(The data)

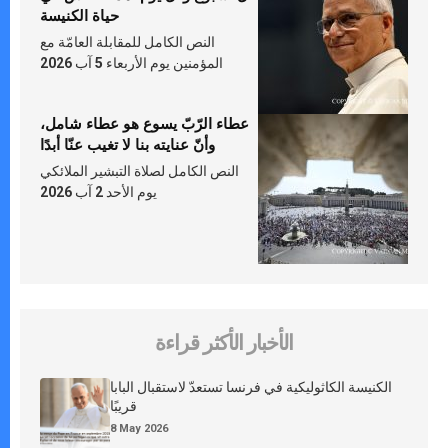
حياة الكنيسة
النص الكامل للمقابلة العامّة مع
المؤمنين يوم الأربعاء 5 آب 2026
عطاء الرّبّ يسوع هو عطاء شامل،
وأنّ عنايته بنا لا تغيب عنّا أبدًا
النص الكامل لصلاة التبشير الملائكي
يوم الأحد 2 آب 2026
الأخبار الأكثر قراءة
الكنيسة الكاثوليكية في فرنسا تستعدّ لاستقبال البابا
قريبًا
8 May 2026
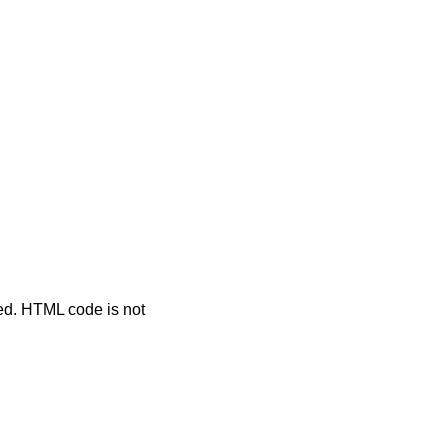
ted. HTML code is not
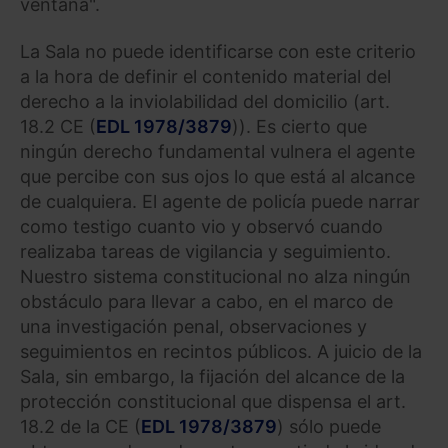
ventana".
La Sala no puede identificarse con este criterio
a la hora de definir el contenido material del
derecho a la inviolabilidad del domicilio (art.
18.2 CE (
EDL 1978/3879
)). Es cierto que
ningún derecho fundamental vulnera el agente
que percibe con sus ojos lo que está al alcance
de cualquiera. El agente de policía puede narrar
como testigo cuanto vio y observó cuando
realizaba tareas de vigilancia y seguimiento.
Nuestro sistema constitucional no alza ningún
obstáculo para llevar a cabo, en el marco de
una investigación penal, observaciones y
seguimientos en recintos públicos. A juicio de la
Sala, sin embargo, la fijación del alcance de la
protección constitucional que dispensa el art.
18.2 de la CE (
EDL 1978/3879
) sólo puede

(End The data)

#### [Activity]
The response must consist solely of the lines from the one with "derecho a la" through the end of the listing above, copied exactly; please include the first and the last.

#### [Written response]
derecho a la inviolabilidad del domicilio (art.
18.2 CE (
EDL 1978/3879
)). Es cierto que
ningún derecho fundamental vulnera el agente
que percibe con sus ojos lo que está al alcance
de cualquiera. El agente de policía puede narrar
como testigo cuanto vio y observó cuando
realizaba tareas de vigilancia y seguimiento.
Nuestro sistema constitucional no alza ningún
obstáculo para llevar a cabo, en el marco de
una investigación penal, observaciones y
seguimientos en recintos públicos. A juicio de la
Sala, sin embargo, la fijación del alcance de la
protección constitucional que dispensa el art.
18.2 de la CE (
EDL 1978/3879
) sólo puede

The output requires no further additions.